What a scene awaits believers immediately following the rapture of the church and just inside heaven’s gates! We will be greeted with a view of God’s throne, which John does not describe except to say that “there was a rainbow around the throne, like an emerald in appearance” (Rev. 4:3). The One sitting on the throne (God) is described briefly in otherworldly terms: “like a jasper stone and a sardius in appearance” (v. 3). The scene expands to include a view of twenty-four thrones occupied by twenty-four elders (representative of the church) all “clothed in white garments, and golden crowns on their heads” (v. 4). We will be treated to a light show that would extinguish all earthly light shows combined: “Out from the throne come flashes of lightning and sounds and peals of thunder” (v. 5). The Spirit of God makes Himself visible in the form of “seven lamps of fire burning before the throne” (v. 5). “Before the throne there . . . [will be] something like a sea of glass, like crystal” (v. 6). And in a nearly indescribable way, there will be four angelic beings “in the center and around the throne” (v. 6), who proclaim God’s holiness unceasingly (see “Grace Note” for 1-13-19). When the twenty-four elders (i.e., the church) hear this praise from the angelic quartet, we will burst into song, singing these words:
Worthy are You, our Lord and our God,
To receive glory and honor and power,
For You created all things
And because of Your will they existed, and were created.

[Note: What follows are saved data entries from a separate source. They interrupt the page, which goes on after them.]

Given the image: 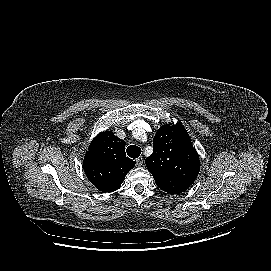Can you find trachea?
Returning <instances> with one entry per match:
<instances>
[{
	"label": "trachea",
	"mask_w": 271,
	"mask_h": 271,
	"mask_svg": "<svg viewBox=\"0 0 271 271\" xmlns=\"http://www.w3.org/2000/svg\"><path fill=\"white\" fill-rule=\"evenodd\" d=\"M126 151L128 156L133 159L138 158L141 154V149L135 145L128 146Z\"/></svg>",
	"instance_id": "trachea-1"
}]
</instances>
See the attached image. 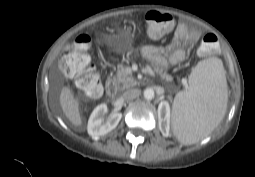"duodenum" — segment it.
Here are the masks:
<instances>
[{"mask_svg": "<svg viewBox=\"0 0 255 177\" xmlns=\"http://www.w3.org/2000/svg\"><path fill=\"white\" fill-rule=\"evenodd\" d=\"M106 92L110 97H114L117 93L116 84L111 78L106 80Z\"/></svg>", "mask_w": 255, "mask_h": 177, "instance_id": "410a0bca", "label": "duodenum"}]
</instances>
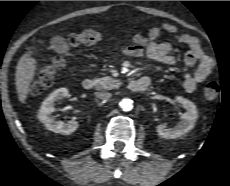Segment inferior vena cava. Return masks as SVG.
Wrapping results in <instances>:
<instances>
[{
  "label": "inferior vena cava",
  "instance_id": "obj_1",
  "mask_svg": "<svg viewBox=\"0 0 230 186\" xmlns=\"http://www.w3.org/2000/svg\"><path fill=\"white\" fill-rule=\"evenodd\" d=\"M96 97H98L99 99H102V100H108L111 98V93L109 92H96L95 93Z\"/></svg>",
  "mask_w": 230,
  "mask_h": 186
}]
</instances>
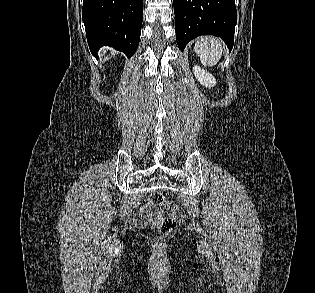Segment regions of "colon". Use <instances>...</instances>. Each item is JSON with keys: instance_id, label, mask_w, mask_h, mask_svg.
I'll list each match as a JSON object with an SVG mask.
<instances>
[{"instance_id": "1", "label": "colon", "mask_w": 315, "mask_h": 293, "mask_svg": "<svg viewBox=\"0 0 315 293\" xmlns=\"http://www.w3.org/2000/svg\"><path fill=\"white\" fill-rule=\"evenodd\" d=\"M164 201V196L160 192H153L149 196V202L152 205L160 206L164 204ZM168 211L173 217H162L156 222V227L162 235H168L171 233L176 228L177 220L182 219L184 216L183 212L173 204L168 206Z\"/></svg>"}]
</instances>
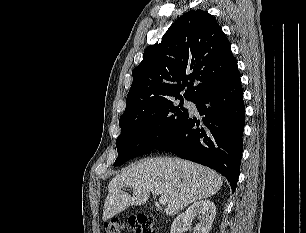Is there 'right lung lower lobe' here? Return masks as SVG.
I'll return each instance as SVG.
<instances>
[{"instance_id":"98d812e1","label":"right lung lower lobe","mask_w":306,"mask_h":233,"mask_svg":"<svg viewBox=\"0 0 306 233\" xmlns=\"http://www.w3.org/2000/svg\"><path fill=\"white\" fill-rule=\"evenodd\" d=\"M202 122L188 116L183 124L155 149L208 166L236 189L243 149L245 107L239 71L196 102Z\"/></svg>"}]
</instances>
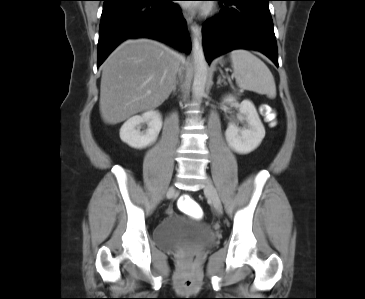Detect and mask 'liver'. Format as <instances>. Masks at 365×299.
Returning a JSON list of instances; mask_svg holds the SVG:
<instances>
[{"label": "liver", "mask_w": 365, "mask_h": 299, "mask_svg": "<svg viewBox=\"0 0 365 299\" xmlns=\"http://www.w3.org/2000/svg\"><path fill=\"white\" fill-rule=\"evenodd\" d=\"M181 56L151 39H130L102 65L99 109L104 122L118 124L157 108L170 95Z\"/></svg>", "instance_id": "6515ba94"}]
</instances>
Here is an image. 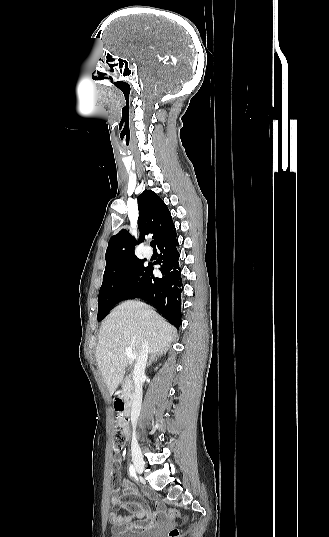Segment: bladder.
Returning a JSON list of instances; mask_svg holds the SVG:
<instances>
[{"label": "bladder", "mask_w": 329, "mask_h": 537, "mask_svg": "<svg viewBox=\"0 0 329 537\" xmlns=\"http://www.w3.org/2000/svg\"><path fill=\"white\" fill-rule=\"evenodd\" d=\"M110 537H155V532L153 531H142V532H112Z\"/></svg>", "instance_id": "bladder-1"}]
</instances>
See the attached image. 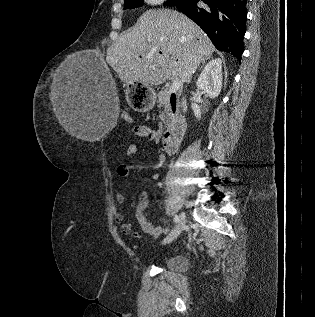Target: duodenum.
Returning <instances> with one entry per match:
<instances>
[{"label":"duodenum","mask_w":315,"mask_h":317,"mask_svg":"<svg viewBox=\"0 0 315 317\" xmlns=\"http://www.w3.org/2000/svg\"><path fill=\"white\" fill-rule=\"evenodd\" d=\"M168 105L172 111L173 119L170 126L162 133L161 143L168 154H174L179 148L187 127L184 115L186 104L173 92L169 96Z\"/></svg>","instance_id":"obj_1"}]
</instances>
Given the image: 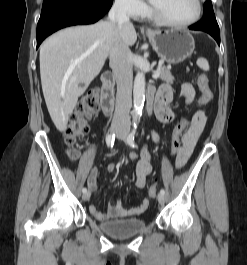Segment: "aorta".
<instances>
[{"instance_id":"obj_1","label":"aorta","mask_w":247,"mask_h":265,"mask_svg":"<svg viewBox=\"0 0 247 265\" xmlns=\"http://www.w3.org/2000/svg\"><path fill=\"white\" fill-rule=\"evenodd\" d=\"M133 98V122L135 124L137 123L138 118L141 116L145 100V74L143 71L138 72L134 79Z\"/></svg>"}]
</instances>
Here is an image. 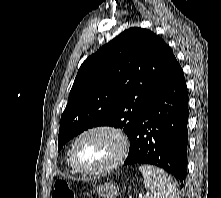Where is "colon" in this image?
I'll return each instance as SVG.
<instances>
[{"label": "colon", "mask_w": 221, "mask_h": 198, "mask_svg": "<svg viewBox=\"0 0 221 198\" xmlns=\"http://www.w3.org/2000/svg\"><path fill=\"white\" fill-rule=\"evenodd\" d=\"M52 198H75V194L66 181L57 180L54 185Z\"/></svg>", "instance_id": "5ec220e1"}]
</instances>
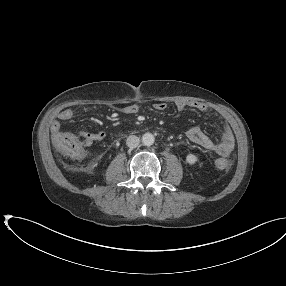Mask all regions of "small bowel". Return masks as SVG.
<instances>
[{
	"mask_svg": "<svg viewBox=\"0 0 286 286\" xmlns=\"http://www.w3.org/2000/svg\"><path fill=\"white\" fill-rule=\"evenodd\" d=\"M192 108L199 112H208L209 108L206 104L198 101L184 102L178 101L175 103V109L178 112L184 111L186 108ZM153 108L157 111H164L167 109V104L164 102H157L153 105ZM123 111L126 114H136L139 111V105L132 103L124 107ZM74 117V111L71 108H65L58 114L60 121H70ZM60 121H54L51 125L52 137L58 132H61L62 125ZM222 137L219 142L214 141L209 136L204 134L198 127H192L186 132L187 139L193 144L209 151H213L221 156H228L234 149L235 139L230 125L227 122H222ZM86 139V145L90 146L95 142L103 141L106 137L104 131L95 132H81Z\"/></svg>",
	"mask_w": 286,
	"mask_h": 286,
	"instance_id": "obj_1",
	"label": "small bowel"
}]
</instances>
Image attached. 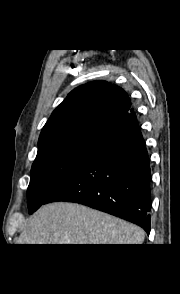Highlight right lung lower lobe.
<instances>
[{
    "mask_svg": "<svg viewBox=\"0 0 180 294\" xmlns=\"http://www.w3.org/2000/svg\"><path fill=\"white\" fill-rule=\"evenodd\" d=\"M54 201L76 202L107 212L141 226L149 234L150 166L134 113L99 141L45 204Z\"/></svg>",
    "mask_w": 180,
    "mask_h": 294,
    "instance_id": "obj_1",
    "label": "right lung lower lobe"
}]
</instances>
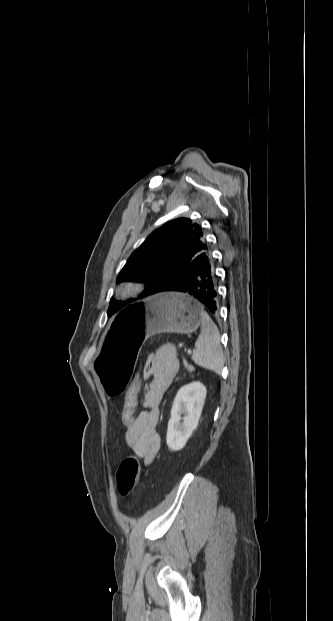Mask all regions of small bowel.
<instances>
[{"instance_id":"1","label":"small bowel","mask_w":333,"mask_h":621,"mask_svg":"<svg viewBox=\"0 0 333 621\" xmlns=\"http://www.w3.org/2000/svg\"><path fill=\"white\" fill-rule=\"evenodd\" d=\"M178 372V362L171 346L160 347L149 359L145 372L142 409L135 421L127 426L125 440L132 451L149 465L160 448L159 406L166 389Z\"/></svg>"}]
</instances>
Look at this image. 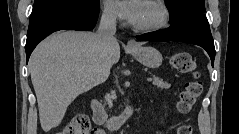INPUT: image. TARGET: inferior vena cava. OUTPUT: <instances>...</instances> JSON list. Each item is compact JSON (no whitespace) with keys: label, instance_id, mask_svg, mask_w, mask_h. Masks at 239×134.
<instances>
[{"label":"inferior vena cava","instance_id":"602c4592","mask_svg":"<svg viewBox=\"0 0 239 134\" xmlns=\"http://www.w3.org/2000/svg\"><path fill=\"white\" fill-rule=\"evenodd\" d=\"M116 16L112 10L105 8L97 31L100 43L99 55L97 58L96 72L99 77L106 79L110 73L111 62L109 60V49L116 41Z\"/></svg>","mask_w":239,"mask_h":134}]
</instances>
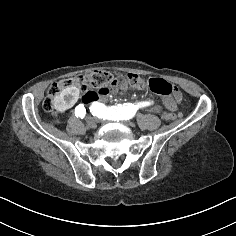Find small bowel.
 <instances>
[{
    "instance_id": "small-bowel-1",
    "label": "small bowel",
    "mask_w": 236,
    "mask_h": 236,
    "mask_svg": "<svg viewBox=\"0 0 236 236\" xmlns=\"http://www.w3.org/2000/svg\"><path fill=\"white\" fill-rule=\"evenodd\" d=\"M179 101V98L178 99H168L165 101L164 103V107L168 110H175L176 109V106H177V103ZM147 107H148V110L151 111V112H160L162 110V107L157 104L154 100H148L147 101Z\"/></svg>"
}]
</instances>
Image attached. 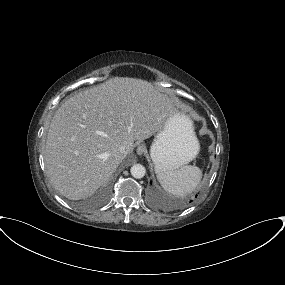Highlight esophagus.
Segmentation results:
<instances>
[{
    "label": "esophagus",
    "instance_id": "esophagus-1",
    "mask_svg": "<svg viewBox=\"0 0 285 285\" xmlns=\"http://www.w3.org/2000/svg\"><path fill=\"white\" fill-rule=\"evenodd\" d=\"M145 150H146L145 146L143 144H139L137 146L136 152H137L138 155H143Z\"/></svg>",
    "mask_w": 285,
    "mask_h": 285
}]
</instances>
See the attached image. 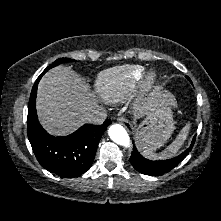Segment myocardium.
<instances>
[{"mask_svg": "<svg viewBox=\"0 0 221 221\" xmlns=\"http://www.w3.org/2000/svg\"><path fill=\"white\" fill-rule=\"evenodd\" d=\"M158 86V76L150 71L144 73L138 81V89L142 95L153 92Z\"/></svg>", "mask_w": 221, "mask_h": 221, "instance_id": "1", "label": "myocardium"}]
</instances>
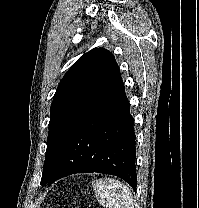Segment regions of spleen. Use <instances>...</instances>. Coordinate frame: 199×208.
Listing matches in <instances>:
<instances>
[{"label": "spleen", "instance_id": "obj_1", "mask_svg": "<svg viewBox=\"0 0 199 208\" xmlns=\"http://www.w3.org/2000/svg\"><path fill=\"white\" fill-rule=\"evenodd\" d=\"M92 187L98 202L108 208H134L130 189L113 178L96 179Z\"/></svg>", "mask_w": 199, "mask_h": 208}]
</instances>
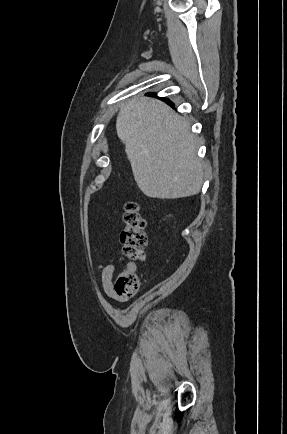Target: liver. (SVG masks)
<instances>
[{"label":"liver","mask_w":287,"mask_h":434,"mask_svg":"<svg viewBox=\"0 0 287 434\" xmlns=\"http://www.w3.org/2000/svg\"><path fill=\"white\" fill-rule=\"evenodd\" d=\"M134 179L150 198L196 195L203 183L197 140L190 126L164 102L141 97L124 105L116 121Z\"/></svg>","instance_id":"1"}]
</instances>
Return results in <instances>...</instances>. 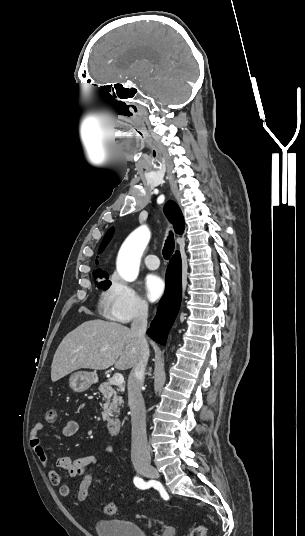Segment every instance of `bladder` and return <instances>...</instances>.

The Prelude. The song before us today will be preceded by a sort of prelude given by “four living creatures” mentioned above. They are “full of eyes in front and behind” (v. 6); one looks like a lion, one like a calf, one has “a face like that of a man” (v. 7), and the fourth looks like a flying eagle. They have six wings apiece and are “full of eyes around and within” (v. 8). John describes their song as “giv[ing] glory and honor and thanks to Him who sits on the throne, to Him who lives forever and ever” (v. 9). At this point, we can only imagine what they will sound like because John does not even attempt to describe the beauty of their music.
The Preparation. We sometimes speak of a particularly impressive voice as being “angelic.” But these voices literally will be angelic. And when the elders (again, the church) hear this heavenly music, we will respond in a way that is atypical of choirs here on earth. We “will fall down before Him . . . and will worship Him” (v. 10). According to Strong, the Greek verb translated as “worship” means “to prostrate” oneself and derives from a verb meaning “to kiss” like a dog licking his master’s hand. It is the proper posture for a creature who has been permitted to come into the presence of God. It will be done with the utmost reverence and awe. And as we bow down, we will remove the crowns from our heads and cast them at God’s feet in acknowledgement that all honor and glory belong to Him. Willingly bereft of crowns and from that lowly posture we will sing as we have never sung before.